そして3分後。両チーム内野外野に別れコート内にいた。
「え~、それでは始めますね。所期ボールはジャンケンで決めます。両チーム代表者を」
「じゃ、あたし行ってくるね」
皆と+1はかなめが代表に出て行った。
「では、俺が行こう」
一方リベンジャーズは椿が代表として出て行った。
「じゃ、いくよ。さーいしょーはグー」
「ジャンケン・・・」
「ぽい!」
かなめチョキ 椿グー
「負けた・・・しかも前と同じに・・・」
「その・・スマン・・」
負けたかなめはモチロンなぜか勝った椿まで申し訳なさそうな顔をしていた。とりあえず勝者である椿に美樹原がボールを手渡した。
「それでは・・はじめ~!」
美樹原が首にかけている笛を思いっきり吹いた。校庭に高い音が響く。それとほぼ同時に椿がボールを投げていた。
「まずは貴様だぁ!相良ぁ!!」
ボールはボン太君目掛けてまっすぐに飛んでいった。ちなみに椿の声は皆と+1には届いていない。
「ふもっ!」
ボン太君はそれを難なく受け止める。そしてそれを投げ返す。目標はヨシキだ。
「おわっ・・・と・・へへっやってくれるね相良さん・・・じゃ、俺も本気で行くぜ!」
ヨシキはさらにボールを投げ返す。今度の目標は若菜らしい。しかもボールの弾道は低く、とてもとるのが難しいボールだった。

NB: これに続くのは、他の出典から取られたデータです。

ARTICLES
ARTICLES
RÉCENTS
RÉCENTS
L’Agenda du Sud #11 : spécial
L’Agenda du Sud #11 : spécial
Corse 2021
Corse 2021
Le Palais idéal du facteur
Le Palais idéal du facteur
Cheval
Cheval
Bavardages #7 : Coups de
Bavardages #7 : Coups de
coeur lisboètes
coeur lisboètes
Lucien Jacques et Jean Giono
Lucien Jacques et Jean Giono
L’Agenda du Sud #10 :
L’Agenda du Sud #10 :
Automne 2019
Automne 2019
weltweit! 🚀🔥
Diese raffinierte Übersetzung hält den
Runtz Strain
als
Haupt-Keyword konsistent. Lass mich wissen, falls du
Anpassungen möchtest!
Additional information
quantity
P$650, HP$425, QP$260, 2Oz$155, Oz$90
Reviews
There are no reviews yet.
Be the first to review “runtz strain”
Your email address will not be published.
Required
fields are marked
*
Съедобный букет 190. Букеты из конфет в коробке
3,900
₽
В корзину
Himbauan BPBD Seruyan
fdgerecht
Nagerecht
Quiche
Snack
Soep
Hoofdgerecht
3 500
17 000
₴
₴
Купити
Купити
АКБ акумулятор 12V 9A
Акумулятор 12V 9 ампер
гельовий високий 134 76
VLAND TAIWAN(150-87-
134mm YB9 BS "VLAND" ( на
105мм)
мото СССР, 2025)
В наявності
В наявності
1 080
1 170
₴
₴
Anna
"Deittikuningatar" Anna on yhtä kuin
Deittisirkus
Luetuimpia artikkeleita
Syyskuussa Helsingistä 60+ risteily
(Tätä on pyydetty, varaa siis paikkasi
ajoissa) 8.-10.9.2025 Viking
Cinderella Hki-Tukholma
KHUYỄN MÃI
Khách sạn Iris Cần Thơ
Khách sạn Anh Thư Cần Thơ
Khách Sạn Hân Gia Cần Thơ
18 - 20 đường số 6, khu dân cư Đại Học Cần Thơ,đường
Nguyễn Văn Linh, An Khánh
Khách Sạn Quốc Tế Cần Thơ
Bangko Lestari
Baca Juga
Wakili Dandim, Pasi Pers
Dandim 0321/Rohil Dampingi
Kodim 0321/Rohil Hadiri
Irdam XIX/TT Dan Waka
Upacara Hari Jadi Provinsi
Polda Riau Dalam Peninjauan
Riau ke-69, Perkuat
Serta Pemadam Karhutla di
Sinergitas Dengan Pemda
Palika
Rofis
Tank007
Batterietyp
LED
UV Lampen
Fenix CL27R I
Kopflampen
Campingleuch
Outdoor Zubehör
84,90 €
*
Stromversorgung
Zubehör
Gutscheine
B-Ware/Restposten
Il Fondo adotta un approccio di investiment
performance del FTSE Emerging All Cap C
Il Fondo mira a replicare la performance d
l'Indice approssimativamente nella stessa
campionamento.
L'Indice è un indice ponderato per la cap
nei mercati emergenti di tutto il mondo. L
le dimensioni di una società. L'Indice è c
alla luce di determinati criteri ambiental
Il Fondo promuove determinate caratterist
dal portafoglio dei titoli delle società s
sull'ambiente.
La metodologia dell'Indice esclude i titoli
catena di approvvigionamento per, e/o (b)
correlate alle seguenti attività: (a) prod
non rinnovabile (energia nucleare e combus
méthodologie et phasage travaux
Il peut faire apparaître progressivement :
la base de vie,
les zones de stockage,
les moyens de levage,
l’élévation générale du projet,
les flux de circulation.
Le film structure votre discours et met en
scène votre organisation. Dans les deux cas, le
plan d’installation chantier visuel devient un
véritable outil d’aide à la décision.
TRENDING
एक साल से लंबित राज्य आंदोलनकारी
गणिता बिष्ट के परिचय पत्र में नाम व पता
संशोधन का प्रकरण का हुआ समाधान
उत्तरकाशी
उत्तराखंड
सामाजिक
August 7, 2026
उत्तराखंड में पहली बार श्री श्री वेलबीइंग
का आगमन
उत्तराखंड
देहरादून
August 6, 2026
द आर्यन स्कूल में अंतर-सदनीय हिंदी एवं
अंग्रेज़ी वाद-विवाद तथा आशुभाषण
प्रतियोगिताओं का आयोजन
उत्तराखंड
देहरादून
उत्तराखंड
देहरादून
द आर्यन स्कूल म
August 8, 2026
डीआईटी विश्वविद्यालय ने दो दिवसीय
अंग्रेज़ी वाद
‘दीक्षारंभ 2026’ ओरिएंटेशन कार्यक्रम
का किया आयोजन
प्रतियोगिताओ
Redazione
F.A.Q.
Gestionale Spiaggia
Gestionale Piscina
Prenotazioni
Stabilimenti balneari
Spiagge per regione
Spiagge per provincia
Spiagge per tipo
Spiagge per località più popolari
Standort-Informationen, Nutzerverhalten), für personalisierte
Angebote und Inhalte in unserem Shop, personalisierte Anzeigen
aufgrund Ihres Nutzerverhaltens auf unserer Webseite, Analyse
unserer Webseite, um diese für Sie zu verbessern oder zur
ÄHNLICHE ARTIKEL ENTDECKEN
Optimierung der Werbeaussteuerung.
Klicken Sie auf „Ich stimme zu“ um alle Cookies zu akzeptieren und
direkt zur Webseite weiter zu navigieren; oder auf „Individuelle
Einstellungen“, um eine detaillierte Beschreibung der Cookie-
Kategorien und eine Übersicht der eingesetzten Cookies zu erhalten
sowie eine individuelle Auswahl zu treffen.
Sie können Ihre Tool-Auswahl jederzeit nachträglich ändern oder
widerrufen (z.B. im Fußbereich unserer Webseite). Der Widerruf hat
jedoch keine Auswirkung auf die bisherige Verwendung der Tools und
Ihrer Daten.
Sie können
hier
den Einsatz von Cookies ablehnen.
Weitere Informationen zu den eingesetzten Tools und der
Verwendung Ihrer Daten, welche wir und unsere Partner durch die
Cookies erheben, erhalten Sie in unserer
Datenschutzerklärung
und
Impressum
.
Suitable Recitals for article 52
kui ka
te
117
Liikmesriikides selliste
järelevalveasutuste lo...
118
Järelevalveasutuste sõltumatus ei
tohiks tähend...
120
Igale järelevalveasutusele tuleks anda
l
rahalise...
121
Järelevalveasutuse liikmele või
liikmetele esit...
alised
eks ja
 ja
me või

「お・・おわっ・・・と。ああいうボールはよけるのが一番よね」
若菜はその場でひょいっとジャンプをしてボールをやり過ごした。
「わお~若菜さんすごい~あたしも頑張らなきゃ・・どわっ!?」
若菜を横目でなにやら尊敬のまなざしで見つめていた恵里が突然うつ伏せの形で倒れこんだ。
「神楽坂先生!?」
かなめははっとした表情で振り返る。失念していた。このドッチボールはなにも敵は前だけではない。後ろにもいるのだ。外野という名の人物が。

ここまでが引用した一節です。